▶ [ACTIVITY]
Although the entries contain pictures, write out only their text, exactly as it stands.

▶ [EXERCISE INPUTS]
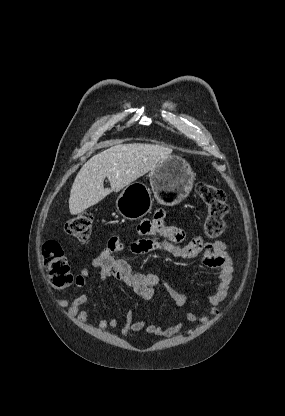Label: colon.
I'll list each match as a JSON object with an SVG mask.
<instances>
[{"label": "colon", "instance_id": "obj_1", "mask_svg": "<svg viewBox=\"0 0 285 416\" xmlns=\"http://www.w3.org/2000/svg\"><path fill=\"white\" fill-rule=\"evenodd\" d=\"M196 191L207 210L204 233L209 239H218L226 229L225 216L228 206L225 194L218 187L208 183H199ZM92 226L93 216L83 213L70 219L65 225V230L79 242L85 243L92 237ZM42 256L48 268L51 285L57 290L69 287L73 282V275L61 245L56 241H45L42 245Z\"/></svg>", "mask_w": 285, "mask_h": 416}]
</instances>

▶ [ANSWER]
Label: colon.
I'll list each match as a JSON object with an SVG mask.
<instances>
[{"label": "colon", "instance_id": "obj_1", "mask_svg": "<svg viewBox=\"0 0 285 416\" xmlns=\"http://www.w3.org/2000/svg\"><path fill=\"white\" fill-rule=\"evenodd\" d=\"M196 191L207 210L204 233L209 239H218L226 229L225 216L228 206L225 194L218 187L208 183H199ZM92 226L93 216L83 213L70 219L65 225V230L79 242L85 243L92 237ZM42 256L48 268L51 285L57 290L69 287L73 282V275L61 245L56 241H45L42 245Z\"/></svg>", "mask_w": 285, "mask_h": 416}]
</instances>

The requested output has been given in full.